When the difference between \(S_i\) and \(S_i^T\) is significant, this means that there are interactions between \(\underline{x}_i\) and other uncertain input variables explaining \({\mathbb {V}}[\underline{y}]\). In this case, it is common to look at the value of the second-order indices \(S_{i,1},\ldots ,S_{i,d}\) and so on. Conversely, \(S_i^T\approx S_i\) leads to the conclusion that there is no interaction between \(\underline{x}_i\) and another variable explaining \({\mathbb {V}}[\underline{y}]\). Consistently, \(\sum _{i}{S_i} = 1\) if there is no interaction between the input parameters.

4 Application to the study case

4.1 Strategy and experimental settings

The \(\text{rMPCE}\) strategy results at T are compared to those of a classical \(\text{PCE}\) strategy. Different choices for dimension reduction, clustering, and regression are investigated. For this purpose, two databases are generated in this study with an optimized Latin Hypercube Sampling (LHS)  (Damblin et al. 2013) for the uncertain input variables whom \(\text{PDF}\)s are described in Table 1:

  • a learning database of 1000 T2D evaluations to build and fit the surrogate model; and

  • a validation database of 500 T2D evaluations to evaluate the accuracy of the surrogate model.

4.2 Computational environment

CERFACS’s cluster, Nemo, has been used to run \(\text{T2D}\) simulations. The Nemo cluster includes 6912 cores distributed in 288 compute nodes. The ECU power peak is 277 Tflop/s. The computational cost of \(\text{T2D}\) solver is reduced thanks to the parallel computing (single simulation lasts 6 min using 24 processors instead of 20 min using one processor). \(\text{GSA}\) based on a large set of \(\text{T2D}\) simulations is too costly. Hence the need for surrogate model formulation.
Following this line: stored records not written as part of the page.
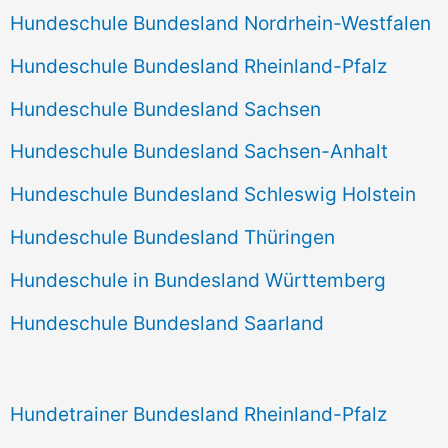
Hundeschule Bundesland Nordrhein-Westfalen
Hundeschule Bundesland Rheinland-Pfalz
Hundeschule Bundesland Sachsen
Hundeschule Bundesland Sachsen-Anhalt
Hundeschule Bundesland Schleswig Holstein
Hundeschule Bundesland Thüringen
Hundeschule in Bundesland Württemberg
Hundeschule Bundesland Saarland
Hundetrainer Bundesland Rheinland-Pfalz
The rMPCE surrogate model proposed in this study is based on algorithms from different Python libraries. The first step uses \(\text{AE}\) from Keras Tensorflow (Géron 2017) with a graphics processing unit (GPU) support Python package to reduce the dimension of the output space. The second step of this algorithm involves clustering and classifying data using a \(\text{GMM}\) and \(\text{SVM}\) algorithms from the Scikit-Learn library (Pedregosa et al. 2011). In the final step, the algorithm constructs a local regression model within the cluster; for this purpose, \(\text{PCE}\) of the OpenTURNS library (Baudin et al. 2017) is used.
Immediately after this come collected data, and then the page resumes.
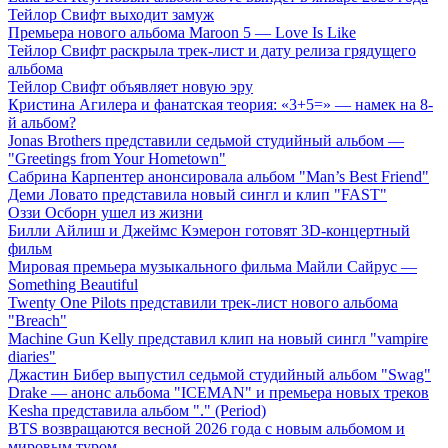
Тейлор Свифт выходит замуж
Премьера нового альбома Maroon 5 — Love Is Like
Тейлор Свифт раскрыла трек-лист и дату релиза грядущего
альбома
Тейлор Свифт объявляет новую эру
Кристина Агилера и фанатская теория: «3+5=» — намек на 8-
й альбом?
Jonas Brothers представили седьмой студийный альбом —
"Greetings from Your Hometown"
Сабрина Карпентер анонсировала альбом "Man’s Best Friend"
Деми Ловато представила новый сингл и клип "FAST"
Оззи Осборн ушел из жизни
Билли Айлиш и Джеймс Кэмерон готовят 3D-концертный
фильм
Мировая премьера музыкального фильма Майли Сайрус —
Something Beautiful
Twenty One Pilots представили трек-лист нового альбома
"Breach"
Machine Gun Kelly представил клип на новый сингл "vampire
diaries"
Джастин Бибер выпустил седьмой студийный альбом "Swag"
Drake — анонс альбома "ICEMAN" и премьера новых треков
Kesha представила альбом "." (Period)
BTS возвращаются весной 2026 года с новым альбомом и
мировым туром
The meta-model learning stage (see Algorithm 1) is moderately costly: the tuning of the \(\text{AE}\) parameters takes about 3 h and the construction of the \(\text{PCE}\) takes about 15 min. The computational cost of the prediction stage is then drastically reduced, e.g., predicting 500 simulations takes 470 s.

Fig. 5
figure 5

Evolution of the \(\text{RMSE}\) computed between the real water depth (learning database) and the one reconstructed with the \(\text{PCA}\) inverse method in solid blue line and the \(\text{AE}\) decoder in dashed blue line, and of the reconstructed output variance for the \(\text{PCA}\) in solid red line, according to the latent space dimension \({\tilde{p}}\)

4.3 Results

4.3.1 Output dimension reduction

Dimension reduction results for \(\text{PCA}\) and \(\text{AE}\) are presented in Fig. 5. The size of the latent space \({\tilde{p}}\) is plotted along the x-axis, the left y-axis represents the \(\text{RMSE}\) (quadratic error between initial and reconstructed water level field) in meters for \(\text{PCA}\) (solid blue line) and \(\text{AE}\) (dotted blue line), and the right y-axis represents the cumulated explained variance for the \(\text{PCA}\). Different neural network architectures were tested in order to minimize the \(\text{RMSE}\) metric. The resulting neural network is compiled with mean squared error loss and Adam optimizer (Zhang 2018) with 0.001 learning rate and the default Keras parameters. The number of training epochs is set to 200 while the batch size for the training cycle is set to 50. The size of the input is set to 41,416 neurons corresponding to the number of features in the database.

Fig. 6
figure 6

Spatialized maximum absolute error computed between a simulated water depth (one simulation from the learning database) and its reconstruction using \(\text{PCA}\) inverse method with 37 principal components. In zoom, the bathymetry profile along the horizontal section including the point with the maximum reconstruction error

For \(\text{PCA}\), the \(\text{RMSE}\) decreases exponentially from 9 to 3.82 centimeters as the number of principal components in the latent space increases from 1 to 50. For 26 components, 98% of the variance of the water depth is explained and the \(\text{RMSE}\) is about 4 centimeters. For a small number of components, \(\text{AE}\) leads to a larger \(\text{RMSE}\) than \(\text{PCA}\): 27 centimeters against 9 centimeters for a single component. Beyond 24 components, \(\text{AE}\) leads to a smaller \(\text{RMSE}\) than \(\text{PCA}\): 1.27 centimeter against 3.82 centimeters for 50 components. A latent space spanned over 37 components offers a good compromise between accuracy and computational cost for both methods. Despite the fact that \(\text{AE}\) is relatively expensive compared to \(\text{PCA}\) (2 h against 3 min), it allows to account for non-linearities in areas with strong gradient bathymetry, mainly in ditches and downstream of dikes. Indeed, the maximum absolute error for water depth reconstructed from the \(\text{PCA}\) displayed in Fig. 6 reaches 3 meters in a mesh node located in a ditch for a selected simulation, while the maximum absolute error for water depth reconstructed from \(\text{AE}\) remains smaller than 1 centimeter. Therefore, in the following, dimension reduction is achieved using the more accurate \(\text{AE}\) technique.

Fig. 7
figure 7

Silhouette plot for various clusters of the output learning variable resulting from k-means (top pannels) and \(\text{GMM}\) (bottom panels) clustering methods setting the number of clusters to K = 2,3,4 (from left to right)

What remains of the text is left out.